By Jeff Berman, Logistics Management Group News Editor ·
Roughly eight years ago, I wrote a story based on a report by Adrian Gonzalez, president at Adelante SCM and Founder/Host of Talking Logistics, based on a report he wrote while at ARC Advisory Group, entitled “The Next Big Thing in Logistics.”
At the outset of the report, Gonzalez was blunt in explaining that when it comes to defining what exactly the next big thing in logistics was, his simple answer was: “I don’t know.”
But one thing he did know that was stressed in the report was the need for some sort of “emergence of standards-based logistics communication and process execution networks-a fancy way of describing the ‘logistics utilities’ that virtually every company uses to exchange electronic information and exchange business processes with their trading partners, customs, and regulatory agencies.”
Essentially, this was heeding the call for a better way to collect and clean logistics-related data that was and still is needed by shippers. But he cautioned that it was not wildly popular at that time, due to its difficult and time-consuming processes. What’s more, he said it was in dire need of being addresses by shippers and 3PLs in a standardized way that could make it “the next big thing” in logistics technology, although it was not well prioritized by supply chain and logistics stakeholders.
Gonzalez said taking a step back in time with this report made for some interesting reflections on the topic again.
“When I wrote that report, we were still in the early stages of supply chain operating networks, and the idea was about the concept of trading partner connectivity becoming a utility as one of the key developments in helping companies with data quality management problems,” he said. “The challenge many companies still have today is there is still no real connectivity business.
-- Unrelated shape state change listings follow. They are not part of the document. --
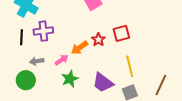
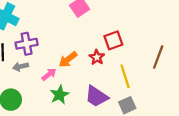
red star: (98, 40) -> (97, 57), moved
gray arrow: (37, 61) -> (20, 67), moved
brown line: (161, 85) -> (158, 57), moved

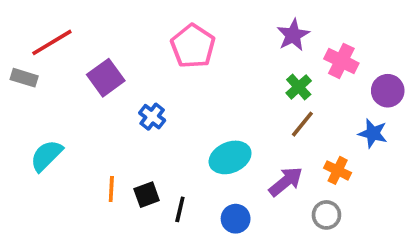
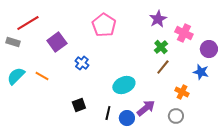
cyan semicircle: (46, 156) -> (16, 76), moved
purple arrow: (286, 182) -> (146, 108), moved
orange line: (111, 189) -> (42, 76), moved, turned -64
black line: (180, 209) -> (108, 113), moved

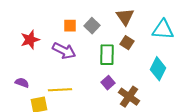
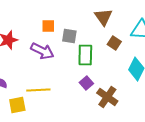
gray square: (92, 26) -> (69, 36), moved, turned -35
brown square: (127, 43) -> (114, 43), moved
They still build and own EDI networks, create their own private point-to-point data transfers between trading partners, and the reality is that they should get out of that connectivity business, because it is not a core strength for them. This is highlighted by poor data quality.”
And this is where poor data quality gets overlooked and lost in the shuffle, with corporate operations groups saying it is a problem for IT, and IT say that it falls on operations, as that data is replete with information from carriers, suppliers, and customers not sending clean data.
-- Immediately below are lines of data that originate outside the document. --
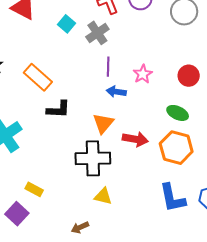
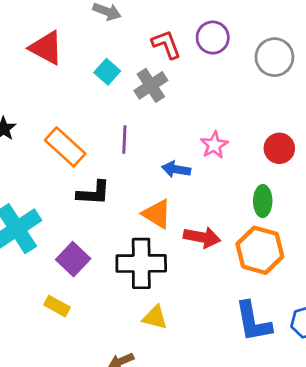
purple line: (108, 67) -> (124, 140), moved
green ellipse: (178, 113) -> (263, 201), turned 65
orange triangle: (103, 123) -> (157, 214), turned -40
purple square: (17, 214) -> (73, 259), moved

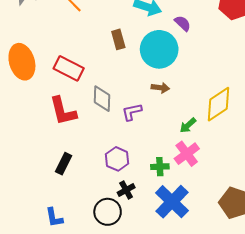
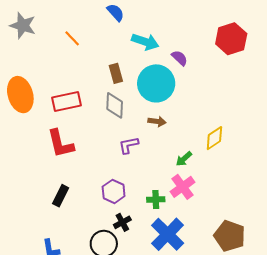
red rectangle: (69, 68) -> (67, 102), turned -40
gray diamond: (102, 99) -> (115, 105), moved
yellow diamond: (219, 104) -> (214, 138), size x0.7

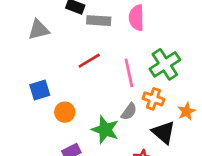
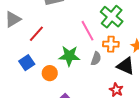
red line: (89, 61) -> (36, 34), moved
green star: (105, 130) -> (69, 56), moved

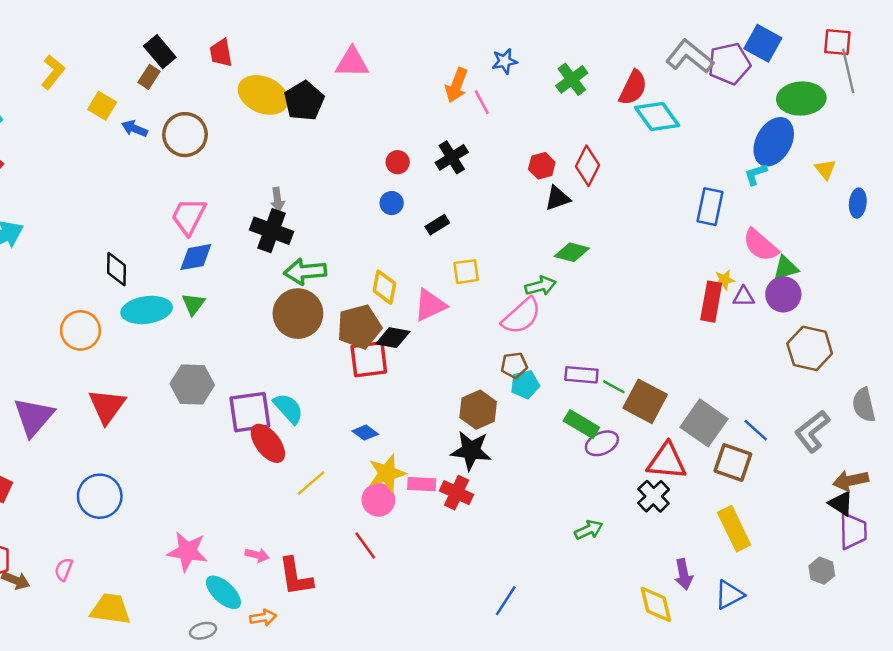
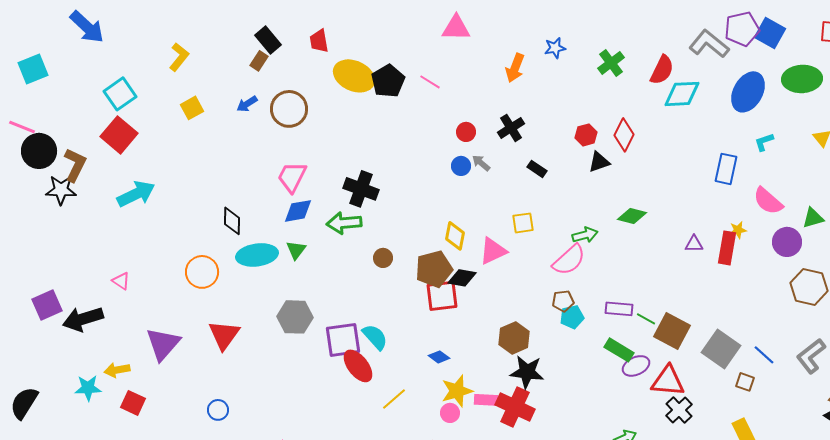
pink triangle: (352, 62) -> (456, 28), moved
purple pentagon: (729, 64) -> (742, 29), moved
pink line: (482, 102) -> (430, 82), moved, turned -30
yellow square: (102, 106) -> (192, 108), moved, turned 30
cyan diamond: (657, 117) -> (682, 94), turned -57
blue arrow: (135, 129) -> (247, 104), turned -55
blue ellipse: (774, 142) -> (748, 92), moved
gray arrow: (278, 199) -> (481, 163), moved, turned 138
black rectangle: (437, 225) -> (537, 169), moved, turned 66
green diamond: (572, 252) -> (632, 216), moved
green triangle: (786, 268) -> (813, 218), moved
green arrow: (305, 272) -> (344, 223), moved
purple triangle: (744, 297) -> (694, 244), moved
brown circle: (298, 314) -> (383, 258), size x0.5
brown hexagon: (478, 410) -> (514, 338), moved
red triangle: (667, 461) -> (668, 381), moved
brown square: (733, 463) -> (745, 382), size x0.6
red cross: (457, 493) -> (515, 407), size x1.4
blue circle: (100, 496) -> (218, 410), size x0.6
pink circle: (378, 500) -> (450, 413), size x0.7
And networks have gotten bigger over time, with more than eight years of the evolution of the supply chain network model, which he said has proven to be sustainable and continues to grow, coupled with shippers “finally recognizing the value of B2B connectivity,” which was not as prevalent eight years ago.
“It is not just about software anymore, as connectivity needs more attention, and there have been a number of related acquisitions along those lines like SAP acquiring Ariba, in that case a software company seeing the value of a network-based business, as well as other software and B2B connectivity companies coming together,” he said.
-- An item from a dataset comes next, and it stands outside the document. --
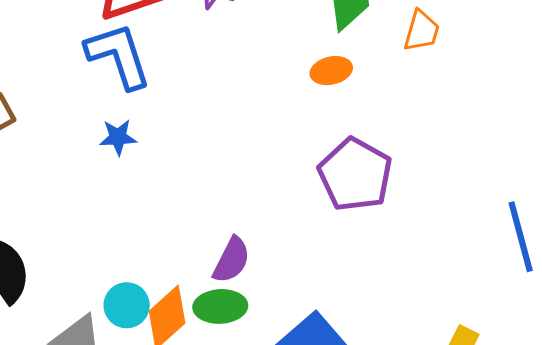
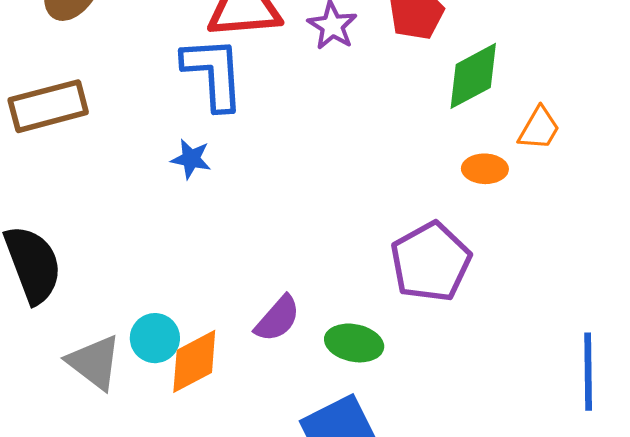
orange ellipse: (331, 71) -> (485, 169), moved
green ellipse: (220, 306) -> (354, 343), moved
There is a bit of foreshadowing there, too, with Gonzalez explaining that is something he saw coming in 2007, but what he did not see happening, and is in the very early stages today, is the evolution of these networks going beyond connecting companies and computer systems’ data, or computers talking to computers as an initial focus, coupled with what he termed as social networking abilities to help people communicate with people in a more collaborative and efficient manner than phone calls and meetings.
What has not changed, though, is that data quality and management is still a big problem and challenge.
“Even though the onus is shifting a bit towards the supply chain operating network in that this should be a utility instead of users creating hundreds of thousands of connections to plug into a system, the onus is now falling on them to manage data quality, which is a challenge from an integration standpoint, processing and cleansing the data, and is also becoming more challenging with things like the IoT (Internet of Things) and big data as the amount of data being produced continues to explode ,” he said.
Even though it is a challenge, Gonzalez said today’s networks are better equipped to manage and address those challenges as a core business, as opposed to manufacturers and retailers doing it alone as they continue to throw people and money at it.
In summing up where things stand on the logistics data front, Gonzalez said many shippers are focused on the elusive goal of end-to-end supply chain visibility, with one of the challenges is mining that data and connecting all of the various parties that have pieces needed to provide that visibility.
In other words, a platform bringing together those data elements into a network to cleanse the data to provide the needed visibility can go a long way to ensuring a stronger and more fluid supply chain.